TASK INSTRUCTIONS =
Look below for the line that has "ご予約 (855, 231)"; output exactly from it through the line that has "Log in (325, 1573)", and leave the pictures out.

STUDY MATERIAL =

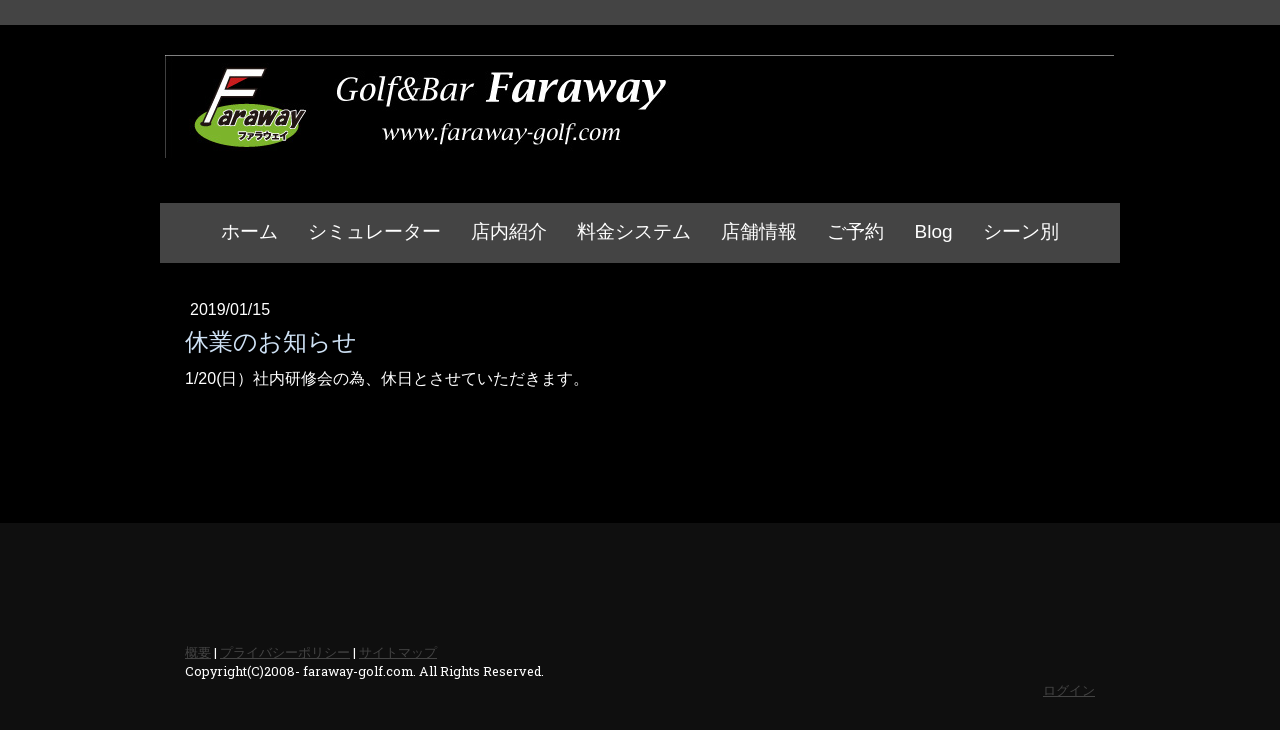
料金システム (634, 231)
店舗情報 (759, 231)
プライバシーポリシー (285, 652)
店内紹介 (509, 231)
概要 (198, 652)
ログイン (1069, 690)
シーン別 (1021, 231)
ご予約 (855, 231)
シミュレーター (374, 231)
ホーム (249, 231)
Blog (933, 231)
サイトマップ (398, 652)
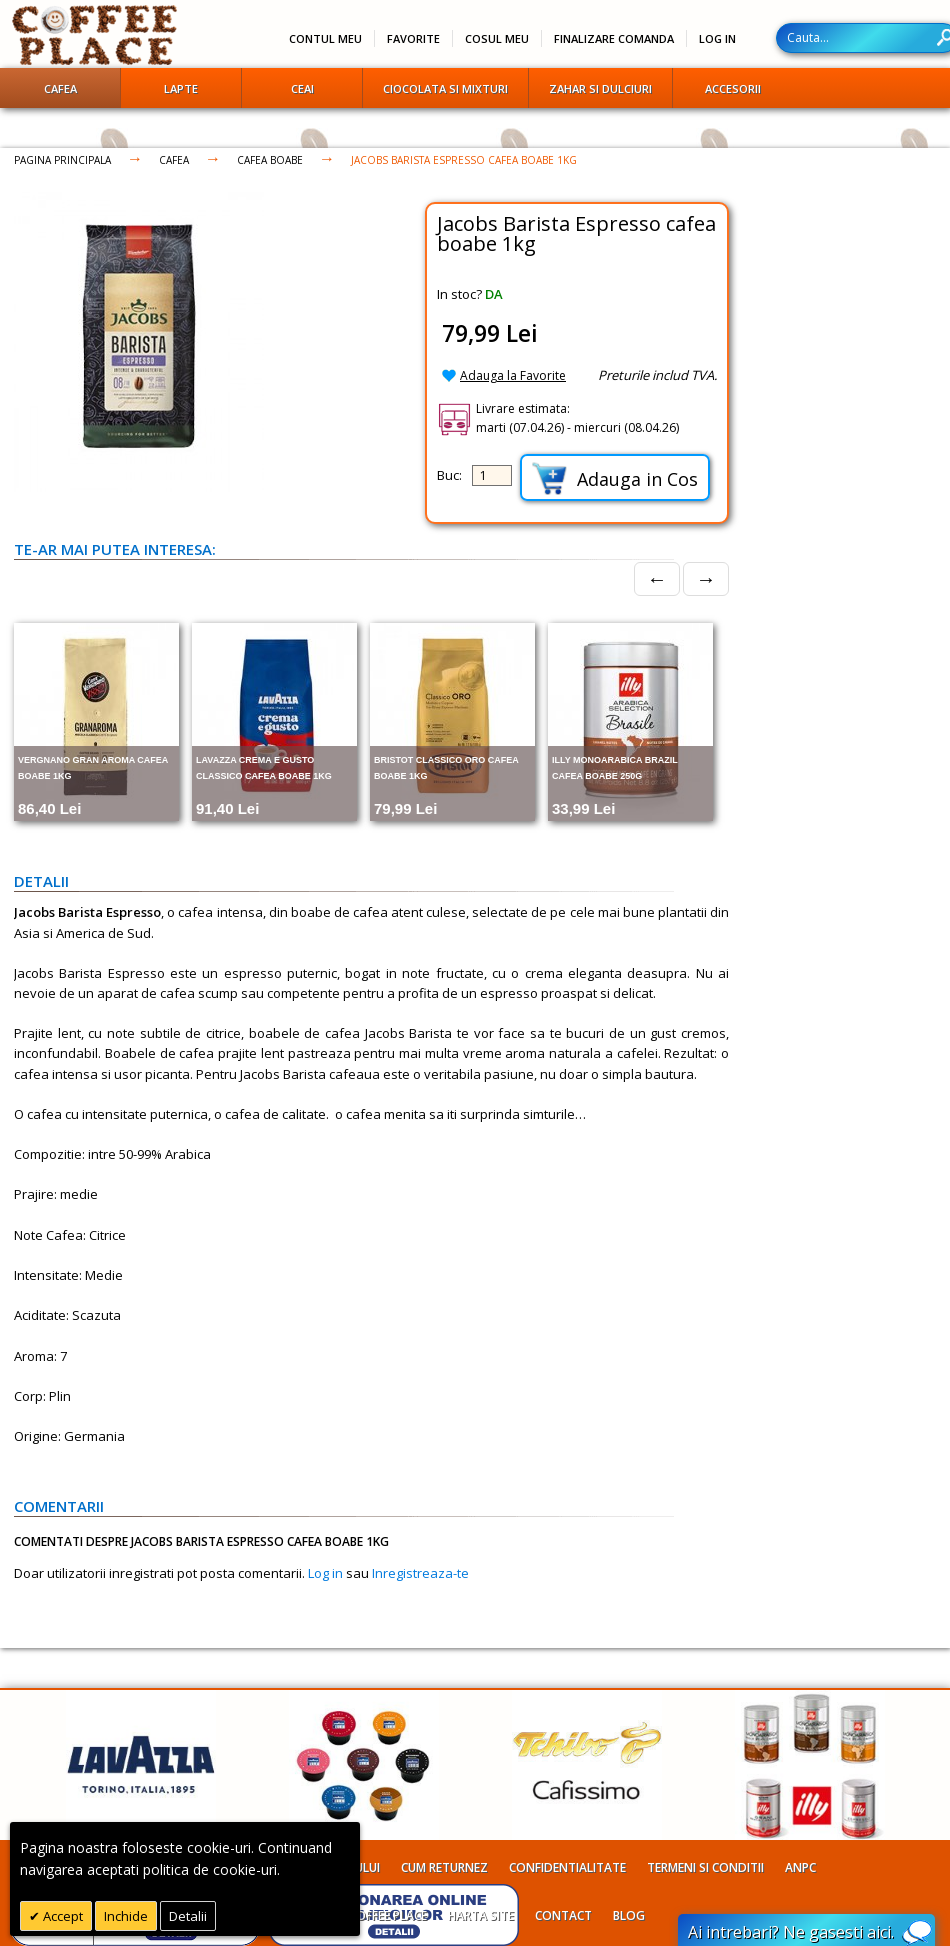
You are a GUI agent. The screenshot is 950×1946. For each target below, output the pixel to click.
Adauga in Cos (615, 478)
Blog (629, 1915)
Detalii (188, 1916)
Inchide (126, 1916)
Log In (717, 38)
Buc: (449, 475)
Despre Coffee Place (365, 1915)
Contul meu (325, 38)
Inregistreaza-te (420, 1573)
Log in (325, 1573)
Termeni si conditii (705, 1867)
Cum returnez (444, 1867)
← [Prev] (657, 578)
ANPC (800, 1867)
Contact (563, 1915)
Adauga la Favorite (513, 375)
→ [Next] (706, 578)
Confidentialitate (567, 1867)
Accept (61, 1916)
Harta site (481, 1915)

ANSWER SECTION =
ご予約 (855, 231)
シミュレーター (374, 231)
ホーム (249, 231)
Blog (933, 231)
サイトマップ (398, 652)
You are a GUI agent. The screenshot is 950×1946. For each target below, output the pixel to click.
Adauga in Cos (615, 478)
Blog (629, 1915)
Detalii (188, 1916)
Inchide (126, 1916)
Log In (717, 38)
Buc: (449, 475)
Despre Coffee Place (365, 1915)
Contul meu (325, 38)
Inregistreaza-te (420, 1573)
Log in (325, 1573)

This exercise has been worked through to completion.